* **Exercise**: The stretch wanted below opens at the line containing "松山市ボランティアセンター (194, 160)" and closes at the line containing "平成28年度愛媛県「三浦保」愛基金環境保全・自然保護分野公募事業 (507, 1291)". Please return it exactly, with no other lines.

* **Working data**:
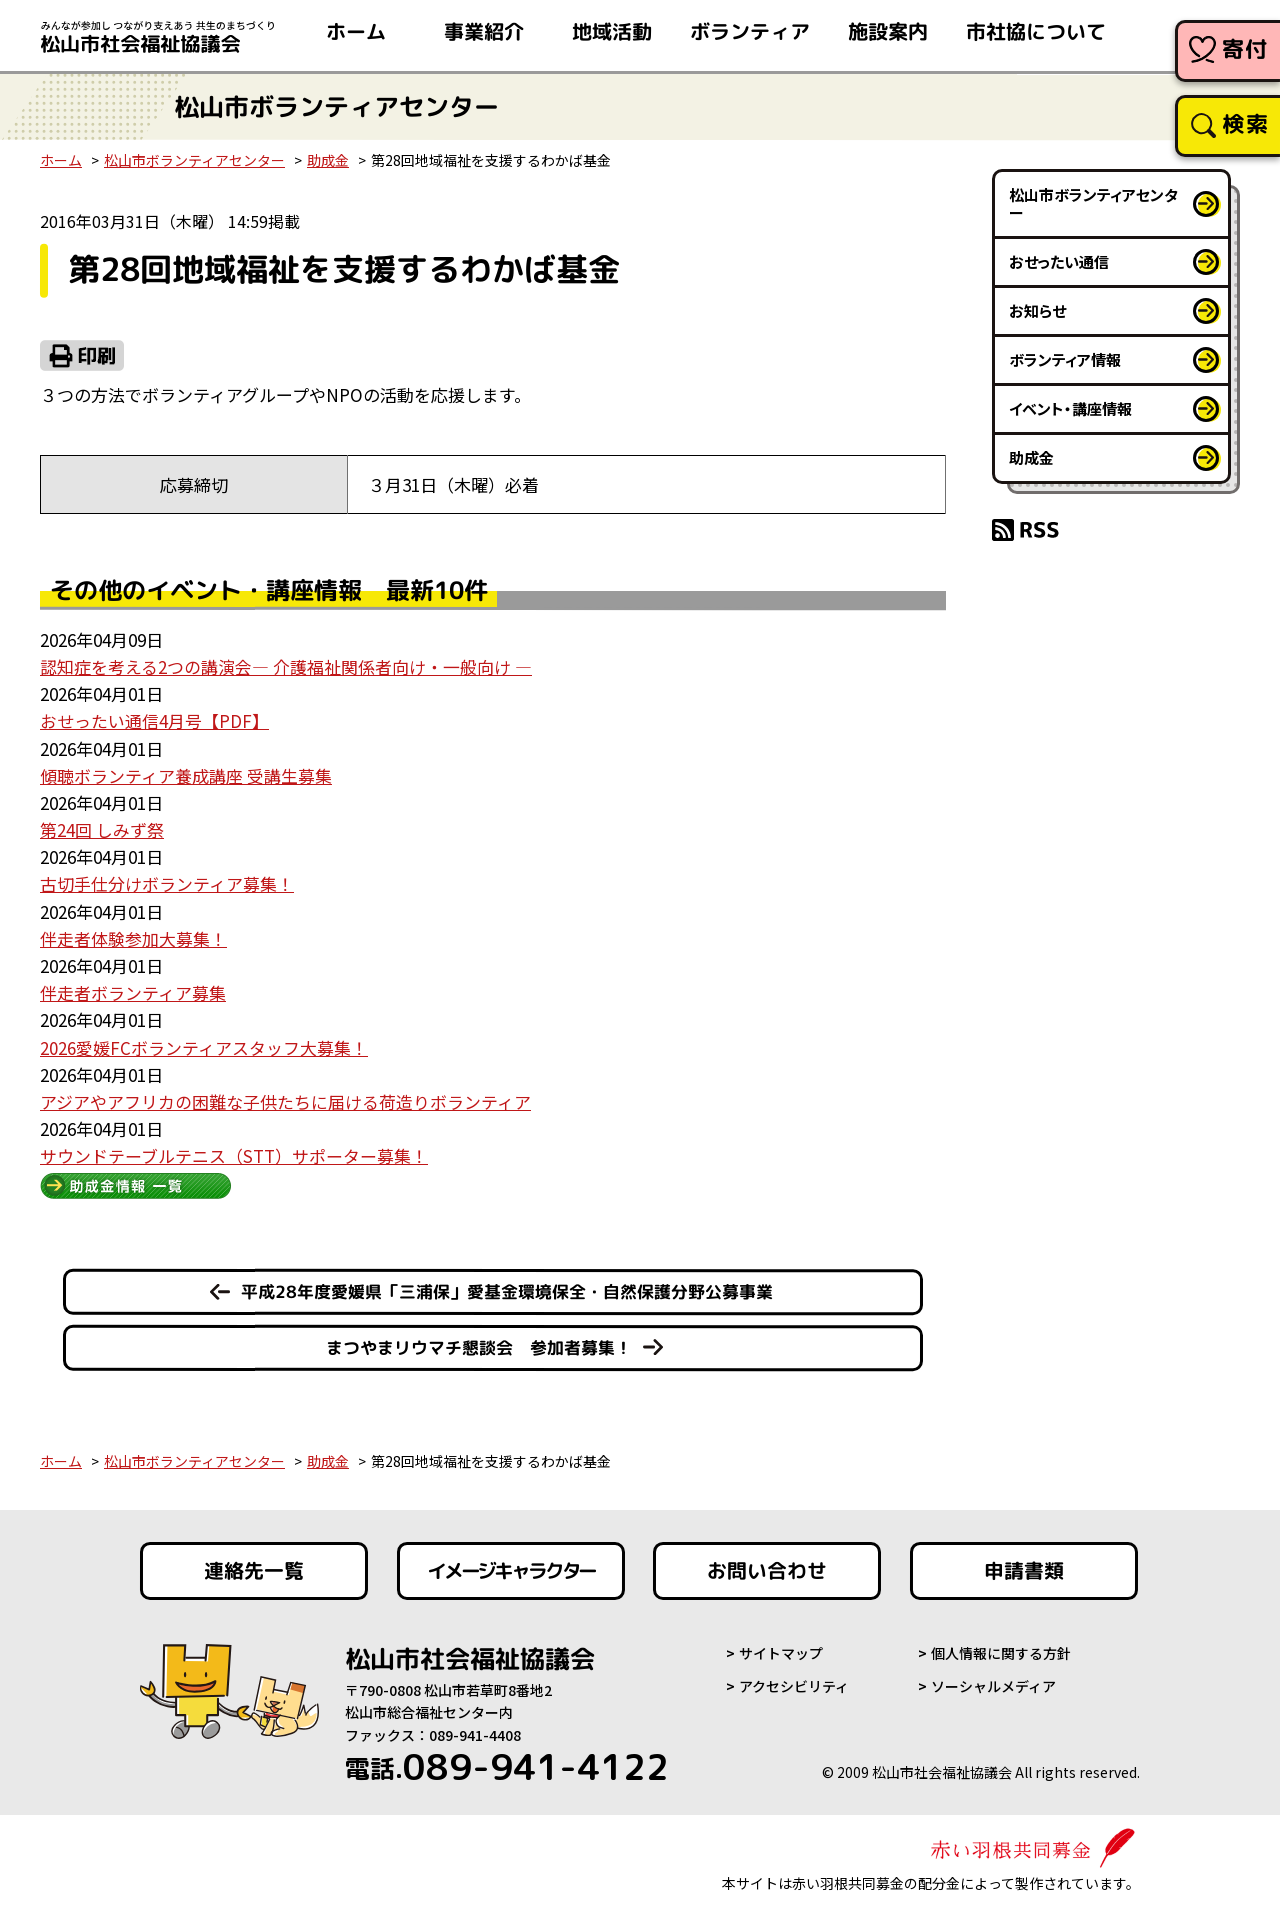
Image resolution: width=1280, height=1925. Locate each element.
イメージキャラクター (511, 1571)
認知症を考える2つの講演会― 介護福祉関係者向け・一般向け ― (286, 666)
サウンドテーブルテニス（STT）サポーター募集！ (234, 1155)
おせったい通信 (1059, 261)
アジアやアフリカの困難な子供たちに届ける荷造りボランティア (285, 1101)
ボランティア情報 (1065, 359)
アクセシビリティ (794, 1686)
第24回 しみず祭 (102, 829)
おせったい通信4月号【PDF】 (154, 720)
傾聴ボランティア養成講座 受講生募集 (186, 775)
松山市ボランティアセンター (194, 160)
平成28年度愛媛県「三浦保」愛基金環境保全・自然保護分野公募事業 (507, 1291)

...

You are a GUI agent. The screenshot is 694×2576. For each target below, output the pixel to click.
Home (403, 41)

* **Answer box**:
松山市ボランティアセンター (194, 160)
平成28年度愛媛県「三浦保」愛基金環境保全・自然保護分野公募事業 (507, 1291)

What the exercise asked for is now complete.